**PROBLEM TO WORK ON:** Within the material below, find each line bearing the word "label" and present it.

-- RECORDS follows --

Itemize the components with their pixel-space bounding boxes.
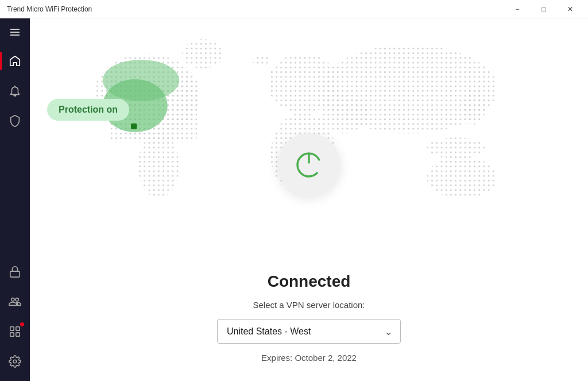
- title-bar: Trend Micro WiFi Protection − □ ✕: [0, 0, 588, 18]
- vpn-select-label: Select a VPN server location:: [253, 300, 365, 310]
- connected-label: Connected: [268, 272, 351, 291]
- svg-point-8: [13, 360, 17, 363]
- svg-rect-3: [10, 271, 20, 277]
- svg-rect-14: [131, 124, 137, 129]
- title-bar-controls: − □ ✕: [504, 0, 583, 18]
- app-title: Trend Micro WiFi Protection: [7, 5, 92, 13]
- maximize-button[interactable]: □: [531, 0, 557, 18]
- title-bar-left: Trend Micro WiFi Protection: [7, 5, 92, 13]
- svg-point-19: [321, 92, 368, 133]
- svg-point-22: [253, 55, 271, 67]
- svg-point-21: [182, 39, 223, 68]
- protection-badge: Protection on: [47, 99, 129, 121]
- power-button[interactable]: [277, 133, 341, 197]
- sidebar-item-notifications[interactable]: [0, 76, 30, 106]
- svg-rect-7: [16, 333, 20, 336]
- svg-rect-5: [16, 327, 20, 330]
- sidebar-nav: [0, 46, 30, 257]
- sidebar-item-shield[interactable]: [0, 106, 30, 136]
- svg-rect-4: [10, 327, 14, 330]
- bottom-content: Connected Select a VPN server location: …: [30, 272, 588, 381]
- vpn-select-wrapper: United States - WestUnited States - East…: [217, 319, 401, 344]
- sidebar: [0, 18, 30, 381]
- close-button[interactable]: ✕: [557, 0, 583, 18]
- svg-point-24: [427, 137, 486, 159]
- vpn-location-select[interactable]: United States - WestUnited States - East…: [217, 319, 401, 344]
- app-body: Protection on Connected Select a VPN ser…: [0, 18, 588, 381]
- svg-point-23: [462, 89, 486, 125]
- sidebar-bottom: [0, 257, 30, 381]
- sidebar-item-home[interactable]: [0, 46, 30, 76]
- world-map: [30, 18, 588, 243]
- svg-rect-6: [10, 333, 14, 336]
- power-button-container: [277, 133, 341, 197]
- sidebar-item-lock[interactable]: [0, 257, 30, 287]
- minimize-button[interactable]: −: [504, 0, 531, 18]
- sidebar-item-settings[interactable]: [0, 347, 30, 376]
- menu-button[interactable]: [0, 18, 30, 46]
- sidebar-item-add-user[interactable]: [0, 287, 30, 317]
- svg-point-13: [103, 60, 179, 101]
- svg-point-15: [138, 133, 179, 198]
- sidebar-item-apps[interactable]: [0, 317, 30, 347]
- main-content: Protection on Connected Select a VPN ser…: [30, 18, 588, 381]
- expires-text: Expires: October 2, 2022: [261, 353, 357, 363]
- notification-dot: [20, 322, 24, 326]
- svg-point-20: [427, 157, 497, 198]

-- RECORDS concluded --

**RESULT:**
- vpn-select-label: Select a VPN server location:: [253, 300, 365, 310]
- connected-label: Connected: [268, 272, 351, 291]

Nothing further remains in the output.